昆虫類の弱点を突く新殺虫剤でマラリア蚊を撲滅
世界で最も人間を殺したのは、人間では無く「蚊」です(読売新聞6月27日朝刊)。具体的にはハマダラ蚊が運ぶマラリア原虫が血中で繁殖する際に、赤血球が破壊された時の溶血反応で発熱し、増殖して毛細血管が詰まって死亡に至ります。2021年の単年のマラリア感染者は2億5千万人で、死亡は62万人です(WHO発表)。これに比べて、新型コロナ(武漢)ウィルスの2年半の累計感染者数は6億9千万人、6百89万人が亡くなっていますが、発症者当たりの致死率はマラリアが10倍です。
これは、マラリアの感染地域が発展途上国で、新型コロナの罹患者数が多い米、印、EUの国々では医療施設が整い、ワクチンが重症化を防いでいるからです。一方、マラリア原虫は蚊が刺してから1、2週間潜伏し、発症後数日以内に治療をしないと死亡するため、医療施設が整っていない途上国では早期発見が出来ず、高い致死率となります。
ここからが本題ですが、マラリアはウイルスや細菌の感染で起こるのではなくて、蚊に刺されて起こるので、ワクチンなどの医学的な予防措置は使えません。予防薬が幾つかありますが、副作用が有り、薬剤耐性を持つマラリア原虫も地域によっては存在します。従って、効果的な予防措置とは蚊を駆除することと、蚊に刺されないようにすることだけです。しかし、最近は殺虫剤に耐性を持つ蚊が現れて事態が深刻になっています。
人類にとって蚊は古来からの天敵で、油断をすると先進国に住む者にも危険な生物です。ヒアリやスズメバチなどの命に関わる昆虫もいますが、身の回りに沢山いるゴキブリやハエは実害がほとんど無く、鬱陶しいだけですが、できれば身の回りにはいて欲しくないです。そんなわけで、耐性を持たれること無く、身の周りから蚊やハエ、ゴキブリを駆除する方法を書きます。
読売新聞の記事には、蚊の駆除に洗剤を薦めています。洗剤を水で薄めてスプレーで吹きかけ、雨中での飛行を妨げると有りましたが、これだけでは理解不十分です。昆虫類の呼吸は、気門とよぶ穴から腹部にある気管に空気を取り入れ、ここで酸素と炭酸ガスを交換します。気管の末端に気嚢と呼ぶ袋を持っている種類も有ります。
気門は、雨や霧などが気門に付着すると、毛管現象で水を吸い込んで塞がれてしまい、窒息するという物理的な弱点が有ります。そこで、昆虫類は気門周辺に油分を分泌して水を弾き、気門が詰まるのを塞ぎます。
洗剤はこの弱点を攻めるもので、昆虫に水で薄めた洗剤をかけると油分による気門周囲の撥水効果が無くなり、気門に水が侵入して塞いで窒息死(溺死?)させます。洗剤は酸性でも中性でも食器用でも洗濯用でも、洗剤であればなんでも大丈夫です。

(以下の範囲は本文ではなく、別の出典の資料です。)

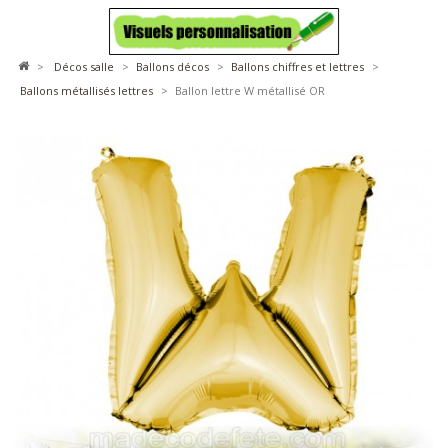
>
décos salle
>
ballons décos
>
ballons chiffres et lettres
>
ballons métallisés lettres
>
Ballon lettre W métallisé OR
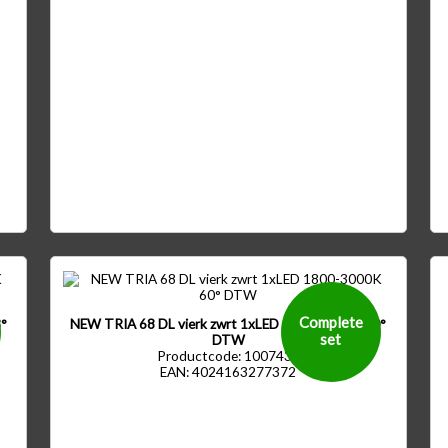
Complete
°
NEW TRIA 68 DL vierk zwrt 1xLED 1800-3000K 60°
set
DTW
Productcode: 1007430
EAN: 4024163277372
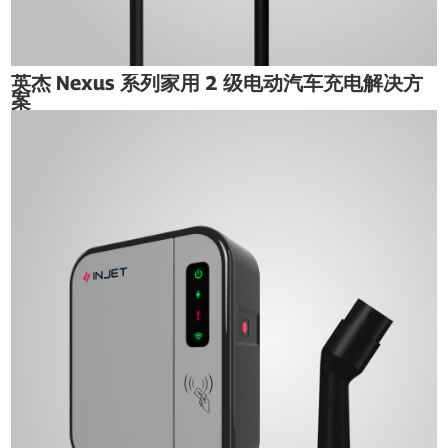
英杰 Nexus 系列家用 2 级电动汽车充电解决方
案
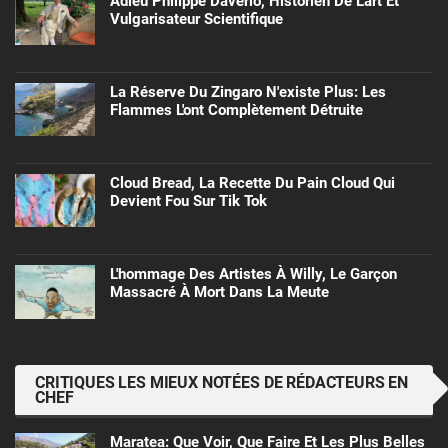
Adieu Philippe Daverio, Historien De L'art Et
Vulgarisateur Scientifique
La Réserve Du Zingaro N'existe Plus: Les
Flammes L'ont Complètement Détruite
Cloud Bread, La Recette Du Pain Cloud Qui
Devient Fou Sur Tik Tok
L'hommage Des Artistes À Willy, Le Garçon
Massacré À Mort Dans La Meute
CRITIQUES LES MIEUX NOTÉES DE RÉDACTEURS EN
CHEF
Maratea: Que Voir, Que Faire Et Les Plus Belles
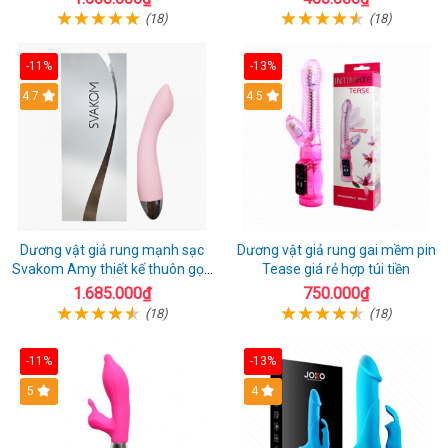
(18)
(18)
-11%
-13%
4.7
4.5
Dương vật giả rung mạnh sạc
Dương vật giả rung gai mềm pin
Svakom Amy thiết kế thuôn gọn
Tease giá rẻ hợp túi tiền
dễ dùng
1.685.000₫
750.000₫
(18)
(18)
-11%
-13%
5
4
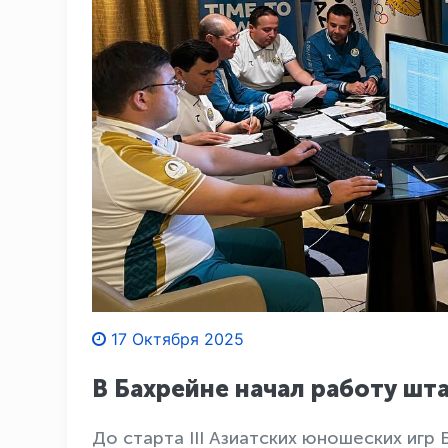
17 Октября 2025
В Бахрейне начал работу шт
До старта III Азиатских юношеских игр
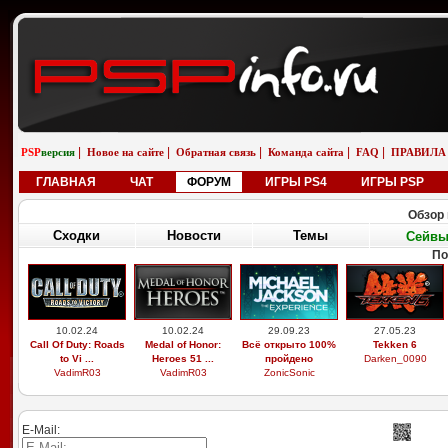
|
|
|
|
|
PSP
версия
Новое на сайте
Обратная связь
Команда сайта
FAQ
ПРАВИЛА
ГЛАВНАЯ
ЧАТ
ФОРУМ
ИГРЫ PS4
ИГРЫ PSP
Обзор 
Сходки
Новости
Темы
Сейв
По
10.02.24
10.02.24
29.09.23
27.05.23
Call Of Duty: Roads
Medal of Honor:
Всё открыто 100%
Tekken 6
to Vi ...
Heroes 51 ...
пройдено
Darken_0090
VadimR03
VadimR03
ZonicSonic
E-Mail:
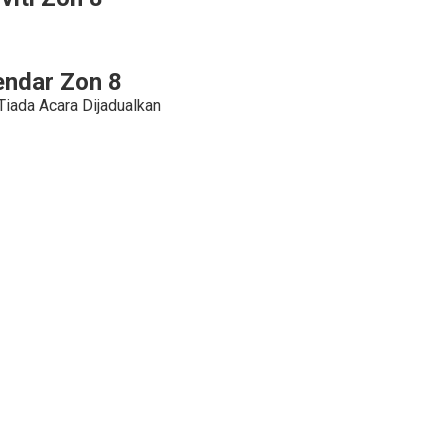
endar Zon 8
Tiada Acara Dijadualkan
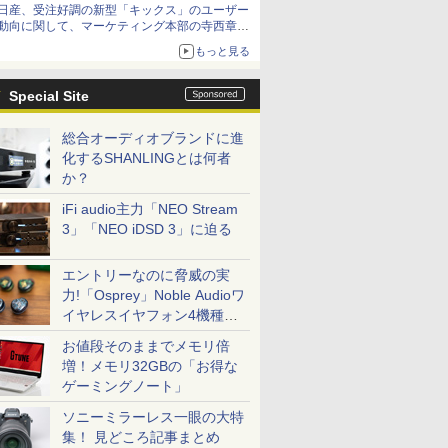
日産、受注好調の新型「キックス」のユーザー
動向に関して、マーケティング本部の寺西章氏
が解説
もっと見る
Special Site
総合オーディオブランドに進
化するSHANLINGとは何者
か？
iFi audio主力「NEO Stream
3」「NEO iDSD 3」に迫る
エントリーなのに脅威の実
力!「Osprey」Noble Audioワ
イヤレスイヤフォン4機種を
一気に聴く
お値段そのままでメモリ倍
増！メモリ32GBの「お得な
ゲーミングノート」
ソニーミラーレス一眼の大特
集！ 見どころ記事まとめ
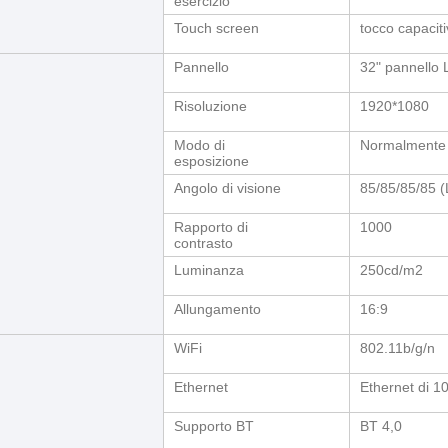
esercizio
Touch screen
tocco capacit
Pannello
32" pannello
Risoluzione
1920*1080
Modo di
Normalmente
esposizione
Angolo di visione
85/85/85/85 (
Rapporto di
1000
contrasto
Luminanza
250cd/m2
Allungamento
16:9
WiFi
802.11b/g/n
Ethernet
Ethernet di 
Supporto BT
BT 4,0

洗剤の濃度はシャボン玉液と同じくらいで、水10~20に対して洗剤1の液体を混ぜて、100均でスプレーボトルを買って入れておきます。ゴキブリにスプレーすると、10秒くらいは動きますが直ぐに動きが止まります。昆虫にとって洗剤は、気門の表面張力を破って窒息死させますが、洗剤は昆虫だけでなく、人間にとっても胞膜の脂質を破る有害な化学物質です。食器用の中性洗剤も、体に良くないことにお気を付けください。
この洗剤スプレーは非常に安価で、耐性を持たれませんが、欠点は蚊やハエに直接噴霧しなければならないことです。なお、市販の殺虫剤の大部分は、除虫菊の殺虫成分を化学合成して市販したピレスロイド系薬剤で、昆虫全てに対してオールマイティであり、空気中に漂わせておけば効果が有ります。もし、哺乳類や鳥類などの恒温動物に吸引されても、体温で速やかに分解されるので“ほぼ”無害です。しかし、ピレスロイドと言えども蚊やハエは耐性をもつかもしれませんが、洗剤スプレーは気門の撥水効果を無くすという物理的な殺虫効果なので、耐性を待たれません。そんなわけで、政府間援助で中性洗剤とスプレーボトルを、殺虫剤に耐性を持つ蚊がいるマラリア感染地域に送ったらいかがでしょう。